Kitap Eleştirisi: Teju Cole’dan “Tremor”

Tunde’nin sanat ve politika üzerine kendi düşüncelerinde gizli kalan veya Lagos’taki yaşamına ve Avrupa ve Afrika’ya yaptığı seyahatlere dair anılarında atlanan ne var? Romanın en dikkat çekici bölümlerinden birinde Tunde, Louvre’dan çıktığını ve Senegalli bir Eyfel Kulesi biblo satıcısını fotoğrafını çekerek çileden çıkardığını anımsıyor. Tunde, bu tür siyah tüccarların “kardeşleri” olduğunu düşünüyordu ama adam “sınıf düşmanından başka bir şey görmüyordu.”

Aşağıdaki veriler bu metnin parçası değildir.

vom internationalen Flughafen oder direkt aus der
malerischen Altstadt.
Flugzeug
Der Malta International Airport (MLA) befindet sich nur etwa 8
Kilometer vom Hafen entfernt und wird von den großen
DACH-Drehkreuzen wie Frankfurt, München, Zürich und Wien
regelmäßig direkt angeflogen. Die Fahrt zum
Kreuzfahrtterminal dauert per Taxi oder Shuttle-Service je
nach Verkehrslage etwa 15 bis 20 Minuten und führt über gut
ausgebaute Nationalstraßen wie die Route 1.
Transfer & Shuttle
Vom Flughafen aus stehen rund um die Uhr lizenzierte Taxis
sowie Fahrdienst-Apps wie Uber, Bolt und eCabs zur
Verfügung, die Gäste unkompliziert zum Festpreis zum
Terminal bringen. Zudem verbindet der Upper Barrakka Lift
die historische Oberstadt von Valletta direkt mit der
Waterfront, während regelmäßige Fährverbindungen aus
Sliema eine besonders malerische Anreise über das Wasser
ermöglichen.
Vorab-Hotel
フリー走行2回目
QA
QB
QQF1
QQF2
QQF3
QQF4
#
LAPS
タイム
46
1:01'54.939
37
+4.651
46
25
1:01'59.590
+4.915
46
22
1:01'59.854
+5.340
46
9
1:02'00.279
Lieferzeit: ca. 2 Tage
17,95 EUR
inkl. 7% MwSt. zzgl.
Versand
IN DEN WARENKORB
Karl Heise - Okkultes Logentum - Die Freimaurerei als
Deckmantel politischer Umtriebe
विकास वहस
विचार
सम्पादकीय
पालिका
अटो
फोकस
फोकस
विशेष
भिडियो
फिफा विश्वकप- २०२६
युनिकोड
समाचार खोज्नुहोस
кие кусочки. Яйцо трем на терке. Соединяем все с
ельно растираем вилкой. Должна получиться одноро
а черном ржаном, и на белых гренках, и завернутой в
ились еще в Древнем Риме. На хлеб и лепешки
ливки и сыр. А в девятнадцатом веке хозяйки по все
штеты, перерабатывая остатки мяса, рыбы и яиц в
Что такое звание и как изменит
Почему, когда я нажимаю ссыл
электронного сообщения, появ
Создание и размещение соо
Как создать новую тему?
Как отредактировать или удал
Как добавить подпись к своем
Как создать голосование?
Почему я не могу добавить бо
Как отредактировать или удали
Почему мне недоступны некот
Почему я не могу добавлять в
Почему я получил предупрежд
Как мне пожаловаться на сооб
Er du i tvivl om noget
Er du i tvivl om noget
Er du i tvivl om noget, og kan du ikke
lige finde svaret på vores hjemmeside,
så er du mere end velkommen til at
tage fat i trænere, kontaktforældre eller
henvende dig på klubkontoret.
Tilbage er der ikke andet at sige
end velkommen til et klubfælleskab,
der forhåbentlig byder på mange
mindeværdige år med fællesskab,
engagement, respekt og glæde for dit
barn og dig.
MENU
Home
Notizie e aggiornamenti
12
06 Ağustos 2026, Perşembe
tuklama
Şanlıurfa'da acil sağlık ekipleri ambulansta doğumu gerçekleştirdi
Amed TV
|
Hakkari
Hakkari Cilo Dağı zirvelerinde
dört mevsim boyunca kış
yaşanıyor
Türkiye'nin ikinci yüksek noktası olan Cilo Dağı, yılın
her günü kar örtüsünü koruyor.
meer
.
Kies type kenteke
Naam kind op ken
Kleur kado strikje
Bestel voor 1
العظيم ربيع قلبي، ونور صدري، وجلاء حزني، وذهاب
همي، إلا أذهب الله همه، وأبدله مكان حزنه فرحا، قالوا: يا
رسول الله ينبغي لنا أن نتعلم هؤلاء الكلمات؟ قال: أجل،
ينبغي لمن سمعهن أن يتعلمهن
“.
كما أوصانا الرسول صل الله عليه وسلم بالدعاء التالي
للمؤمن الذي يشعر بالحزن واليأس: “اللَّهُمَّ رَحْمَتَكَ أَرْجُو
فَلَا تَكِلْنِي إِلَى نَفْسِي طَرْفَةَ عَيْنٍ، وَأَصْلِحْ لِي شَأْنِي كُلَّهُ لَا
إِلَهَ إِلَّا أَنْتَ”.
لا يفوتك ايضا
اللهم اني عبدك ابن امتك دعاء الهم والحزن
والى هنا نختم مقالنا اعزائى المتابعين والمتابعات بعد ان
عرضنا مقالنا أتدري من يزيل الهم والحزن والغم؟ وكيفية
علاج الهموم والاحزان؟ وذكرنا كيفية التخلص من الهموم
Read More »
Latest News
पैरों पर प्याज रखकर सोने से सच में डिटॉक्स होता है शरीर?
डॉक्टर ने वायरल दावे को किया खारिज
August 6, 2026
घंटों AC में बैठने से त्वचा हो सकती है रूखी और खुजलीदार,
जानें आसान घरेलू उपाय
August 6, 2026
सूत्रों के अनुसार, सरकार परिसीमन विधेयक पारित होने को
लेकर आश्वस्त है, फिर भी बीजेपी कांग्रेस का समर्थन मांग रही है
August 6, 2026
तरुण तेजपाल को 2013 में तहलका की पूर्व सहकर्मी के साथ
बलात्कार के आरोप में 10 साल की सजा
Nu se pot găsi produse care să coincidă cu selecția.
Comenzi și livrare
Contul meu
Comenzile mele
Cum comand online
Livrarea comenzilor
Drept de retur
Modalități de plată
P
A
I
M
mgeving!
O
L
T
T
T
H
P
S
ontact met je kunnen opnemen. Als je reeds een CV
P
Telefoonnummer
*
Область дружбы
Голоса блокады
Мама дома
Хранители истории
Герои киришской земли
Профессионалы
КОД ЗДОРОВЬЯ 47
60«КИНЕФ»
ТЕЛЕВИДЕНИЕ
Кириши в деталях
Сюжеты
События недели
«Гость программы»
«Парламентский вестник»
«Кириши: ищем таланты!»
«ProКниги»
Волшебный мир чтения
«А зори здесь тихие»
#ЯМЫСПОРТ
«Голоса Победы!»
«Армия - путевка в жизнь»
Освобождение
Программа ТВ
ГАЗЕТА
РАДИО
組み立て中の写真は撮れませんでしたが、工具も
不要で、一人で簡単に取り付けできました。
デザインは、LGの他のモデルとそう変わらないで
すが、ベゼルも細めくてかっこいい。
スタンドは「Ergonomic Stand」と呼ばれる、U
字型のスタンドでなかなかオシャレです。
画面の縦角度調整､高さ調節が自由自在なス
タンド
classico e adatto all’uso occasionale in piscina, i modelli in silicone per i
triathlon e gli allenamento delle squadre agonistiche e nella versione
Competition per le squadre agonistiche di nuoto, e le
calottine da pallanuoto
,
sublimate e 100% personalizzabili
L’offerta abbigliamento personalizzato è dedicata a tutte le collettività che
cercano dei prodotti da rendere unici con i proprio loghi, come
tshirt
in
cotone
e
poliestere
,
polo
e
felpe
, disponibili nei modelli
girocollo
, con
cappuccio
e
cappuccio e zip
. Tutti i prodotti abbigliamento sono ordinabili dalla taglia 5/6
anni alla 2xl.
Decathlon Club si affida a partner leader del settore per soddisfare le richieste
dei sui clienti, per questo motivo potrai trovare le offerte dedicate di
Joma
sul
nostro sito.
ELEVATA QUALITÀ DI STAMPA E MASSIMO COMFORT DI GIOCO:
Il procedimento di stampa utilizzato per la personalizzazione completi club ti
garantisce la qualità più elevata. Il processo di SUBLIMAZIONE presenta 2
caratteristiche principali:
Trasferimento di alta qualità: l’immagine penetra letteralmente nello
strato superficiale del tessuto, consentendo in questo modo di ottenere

Burada hem karakter hem de roman, kişinin kendi güç ve ayrıcalıklarına yönelik etik bir düzeltici olarak deneme niteliğindeki kendini incelemenin sınırlarına ulaşıyor. Yalnızca buluş (yeni sesler, yeni biçimler) yeterli bir yanıt sağlayabilir. Ve böylece, Tunde’nin dersindeki otokurgusal tekbenciliğin doruğa ulaştığı andan sonra Cole, çeşitli Lagos sakinlerinden 24 kısa monolog sunuyor; hepsi isimsiz ama silinmez. (Şehir, Cole’un başka bir etkiye, Italo Calvino’ya saygı gösterme yollarından biri olan “Tremor”da bir tür karakterdir.)

Genç adam şöyle diyor: “Lagos’ta her düzeyde seks partileri var. Bu zengin ya da orta sınıf insanlarla ilgili değil. Zengin değilim.” Bir erkekle BDSM karşılaşmasını anlatan kadın: “Sanırım içimdeki Yorubalı kadın ortaya çıktı. Vurma bana dostum!” Bu hikayelerin birçoğu ya da çoğu, farklı hayatlarda gizli ya da susturulmuş olarak kalıyor. Anlatı: onlarca yıl önce bir eve tecavüz sırasında tecavüze uğrayan bir anne, işvereninin şoförünün tecavüzüne uğrayan bir ev işçisi.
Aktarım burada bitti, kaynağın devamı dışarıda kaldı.